History’s Kitchen : Nani Steele’s book of recipes does much to explore the alchemy of a South Coast family’s spirit.
History’s Kitchen
Nani Steele’s book of recipes does much to explore the alchemy of a South Coast family’s spirit.
Thursday, April 23, 2009
“There are so many facets to the Fassetts,” Romney “Nani” Steele says, and she should know. After growing up as one of the four grandchildren raised at Nepenthe – she was very close with her grandmother and remembers the people Lolly pulled in clearly (like the hulking ex-Hollywood stuntman called Robot who would play with the grandkids, balance tables on his chin, then crash on Lolly’s kitchen floor) – she grew up cooking, then organized weddings and events, and served as chef for a nascent Cafe Kevah named after her great grandma.
She knows it even better after aggregating anecdotes along with 60-plus recipes for South Coast delicacies like the ambrosia burger, Nepenthe’s cheese pie and the California crab Louis (which will be served Friday) for My Nepenthe: Bohemian Tales of Food, Family and Big Sur. Her book will emerge this fall; she’ll read from the manuscript Friday, and her textured blog already ticks through a trove of revelations, to which she’s inviting Nepenthe visitors to add theirs.

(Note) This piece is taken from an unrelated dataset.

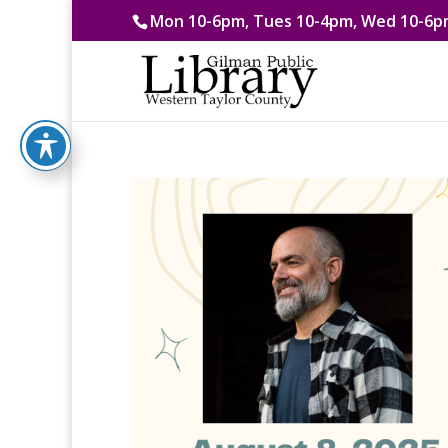
Mon 10-6pm, Tues 10-4pm, Wed 10-6pm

Here’s three morsels culled from her blog and book, which she admits ultimately is more about people than a place, and as much a memoir as a cookbook:
• Longtime jack-of-all-trades and master storyteller Bill Fassett, after abandoning ship as a merchant marine to track down his wife-to-be, dreamed of a hot dog-coffee stand called Bill’s Place rather than the sweeping vision that embraced the “aesthetics and poetry of place” in his wife’s mind, where sanctuary-seeking pilgrims could forget their worldly cares.

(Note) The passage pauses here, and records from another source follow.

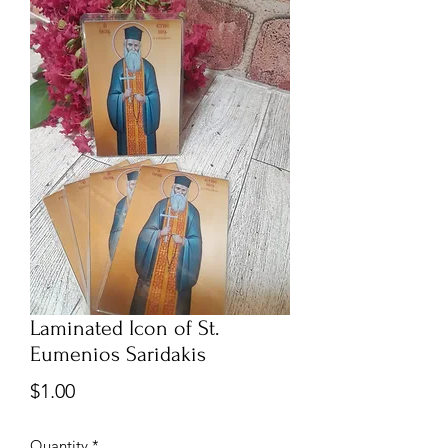
Laminated Icon of St.
Eumenios Saridakis
Price
$1.00
Quantity
*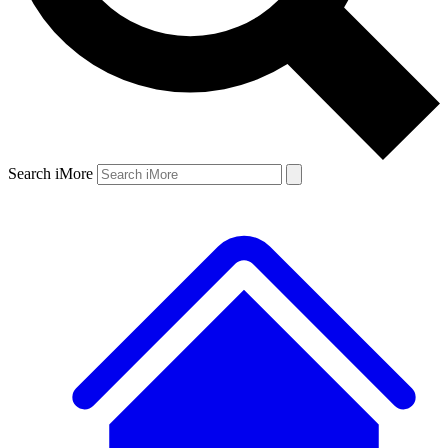
Search iMore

• Henry Miller would come in with his entourage, take over, and stay all night long. On past midnight Lolly would send a signal from her log cabin that it was time to go: a staffer asking Miller, “How would you like your eggs?”
• During the filming of The Sandpiper, Elizabeth Taylor and Richard Burton (Taylor drank tea; Burton had a couple drinks) ate there every day. Burton requested Helen Weston (of Carmel Westons) as his waitress. She’d temptingly make him “passion cookies.” (The recipe is in the book; the other names for the treats, Steele says, are too naughty to publish.)